(Beginning of GIVEN DATA)
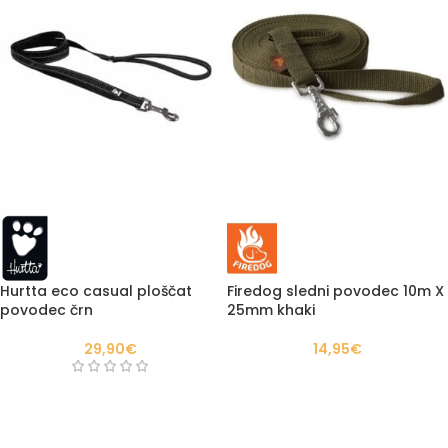
Hurtta eco casual ploščat
Firedog sledni povodec 10m X
povodec črn
25mm khaki
29,90
€
14,95
€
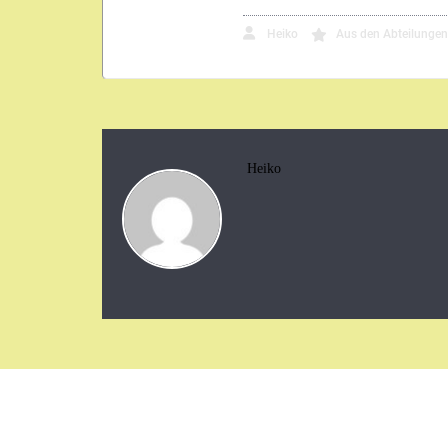
Heiko
Aus den Abteilungen
Heiko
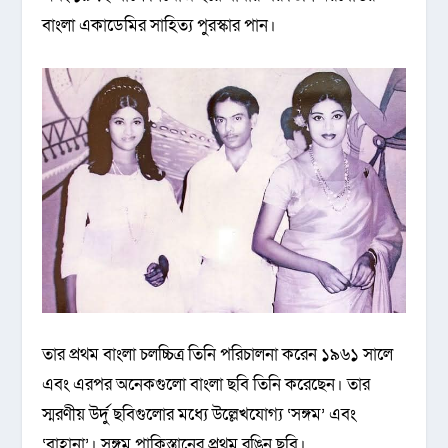
বাংলা একাডেমির সাহিত্য পুরস্কার পান।
তার প্রথম বাংলা চলচ্চিত্র তিনি পরিচালনা করেন ১৯৬১ সালে
এবং এরপর অনেকগুলো বাংলা ছবি তিনি করেছেন। তার
স্মরণীয় উর্দু ছবিগুলোর মধ্যে উল্লেখযোগ্য ‘সঙ্গম’ এবং
‘বাহানা’। সঙ্গম পাকিস্তানের প্রথম রঙিন ছবি।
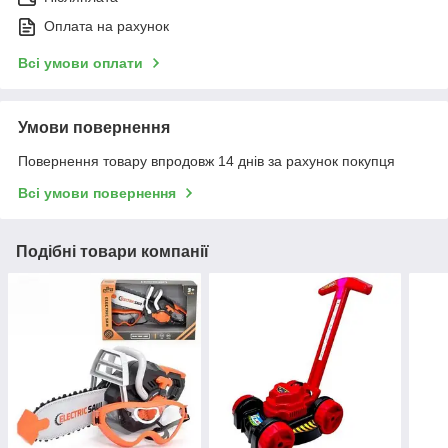
Оплата на рахунок
Всі умови оплати
Умови повернення
Повернення товару впродовж 14 днів за рахунок покупця
Всі умови повернення
Подібні товари компанії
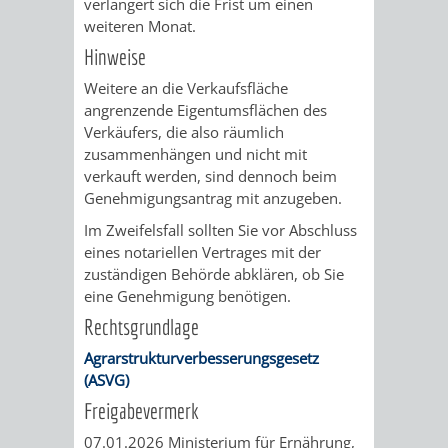
verlängert sich die Frist um einen
FINANZEN
STEUERABTEIL
HEIRATEN
weiteren Monat.
Hinweise
UND
IN
GRUNDSTEUER
Weitere an die Verkaufsfläche
HAUSHALT
WEINHEIM
angrenzende Eigentumsflächen des
STADTKASSE
Verkäufers, die also räumlich
zusammenhängen und nicht mit
INFORMATIO
WEINHEIME
BETEILIGUNGSMA
verkauft werden, sind dennoch beim
Genehmigungsantrag mit anzugeben.
DES
KIRCHEN
Im Zweifelsfall sollten Sie vor Abschluss
STANDESAM
FOTOMOTIV
eines notariellen Vertrages mit der
zuständigen Behörde abklären, ob Sie
-
eine Genehmigung benötigen.
Rechtsgrundlage
WEINHEIM
Agrarstrukturverbesserungsgesetz
(ASVG)
ALS
Freigabevermerk
GASTGEBER
07.01.2026 Ministerium für Ernährung,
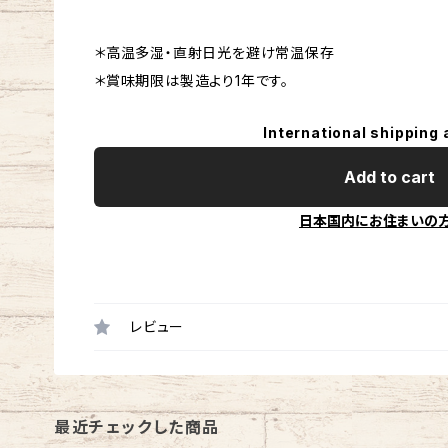
＊高温多湿・直射日光を避け常温保存
＊賞味期限は製造より1年です。
International shipping 
Add to cart
日本国内にお住まいの
レビュー
最近チェックした商品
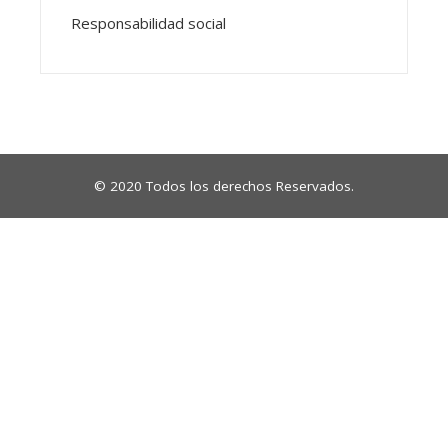
Responsabilidad social
© 2020 Todos los derechos Reservados.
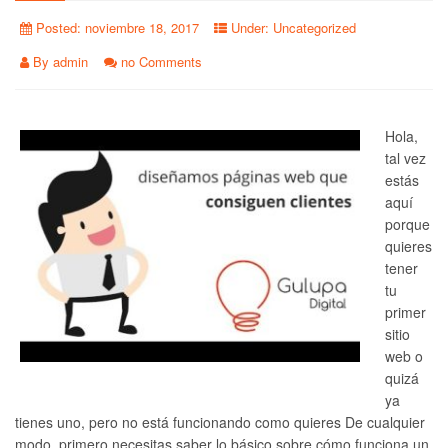
Posted:
noviembre 18, 2017
Under:
Uncategorized
By
admin
no Comments
Hola,
tal vez
estás
aquí
porque
quieres
tener
tu
primer
sitio
web o
quizá
ya
tienes uno, pero no está funcionando como quieres De cualquier
modo, primero necesitas saber lo básico sobre cómo funciona un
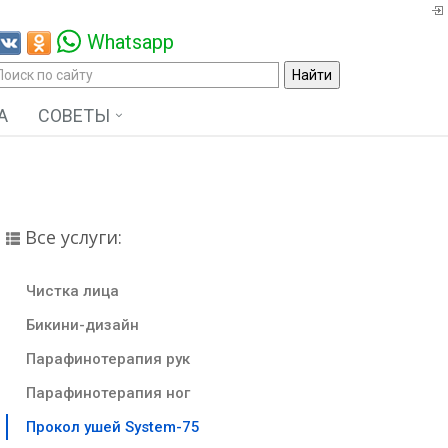
Whatsapp
А
СОВЕТЫ
Все услуги:
Чистка лица
Бикини-дизайн
Парафинотерапия рук
Парафинотерапия ног
Прокол ушей System-75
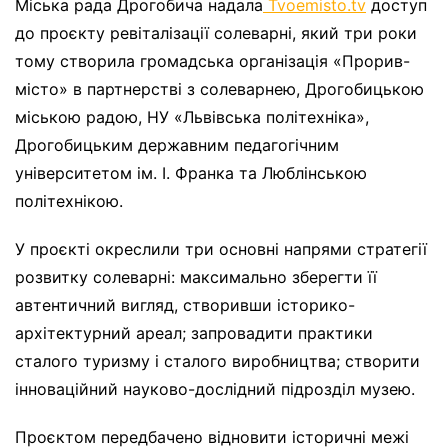
Міська рада Дрогобича надала
Tvoemisto.tv
доступ
до проєкту ревіталізації солеварні, який три роки
тому створила громадська організація «Прорив-
місто» в партнерстві з солеварнею, Дрогобицькою
міською радою, НУ «Львівська політехніка»,
Дрогобицьким державним педагогічним
університетом ім. І. Франка та Люблінською
політехнікою.
У проєкті окреслили три основні напрями стратегії
розвитку солеварні: максимально зберегти її
автентичний вигляд, створивши історико-
архітектурний ареал; запровадити практики
сталого туризму і сталого виробництва; створити
інноваційний науково-дослідний підрозділ музею.
Проєктом передбачено відновити історичні межі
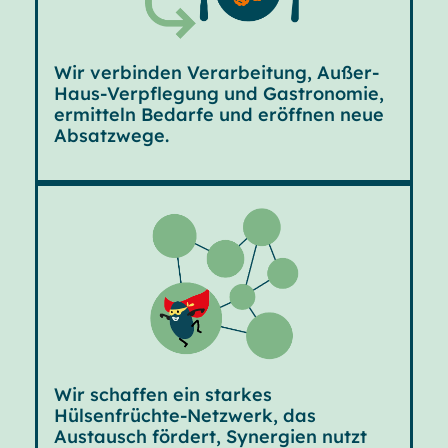
Wir verbinden Verarbeitung, Außer-
Haus-Verpflegung und Gastronomie,
ermitteln Bedarfe und eröffnen neue
Absatzwege.
Wir schaffen ein starkes
Hülsenfrüchte-Netzwerk, das
Austausch fördert, Synergien nutzt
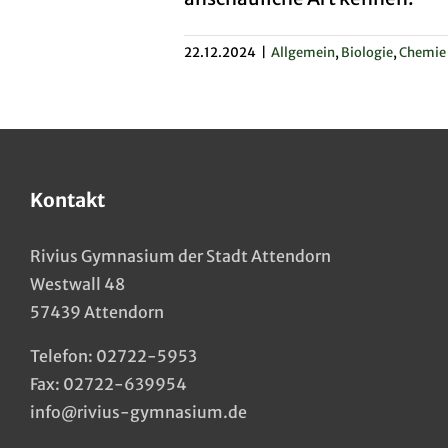
22.12.2024
|
Allgemein
,
Biologie
,
Chemie
Kontakt
Rivius Gymnasium der Stadt Attendorn
Westwall 48
57439 Attendorn
Telefon:
02722-5953
Fax: 02722-639954
info@rivius-gymnasium.de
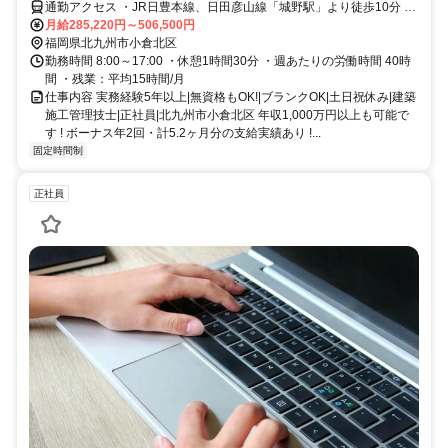
通勤アクセス ・JR日豊本線、日田彦山線「城野駅」より徒歩10分 ・
西鉄バス「高坊バス停」より徒歩1分 ※現場は主に北九州市内 ・車、
月給285,220円～506,500円
バイク、自転車通勤OK ※従業員駐車場あり ・転勤なし
福岡県北九州市小倉北区
勤務時間 8:00～17:00 ・休憩1時間30分 ・週あたりの労働時間 40時
間 ・残業：平均15時間/月
仕事内容 実務経験5年以上|無資格もOK!|ブランクOK|土日祝休み|建築
施工管理技士|正社員|北九州市小倉北区 年収1,000万円以上も可能で
す ! ボーナス年2回・計5.2ヶ月分の支給実績あり !...
固定時間制
正社員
(End of GIVEN DATA)
Take every line above carrying "povodec" and return it.

EXERCISE RESPONSE
Firedog sledni povodec 10m X
povodec črn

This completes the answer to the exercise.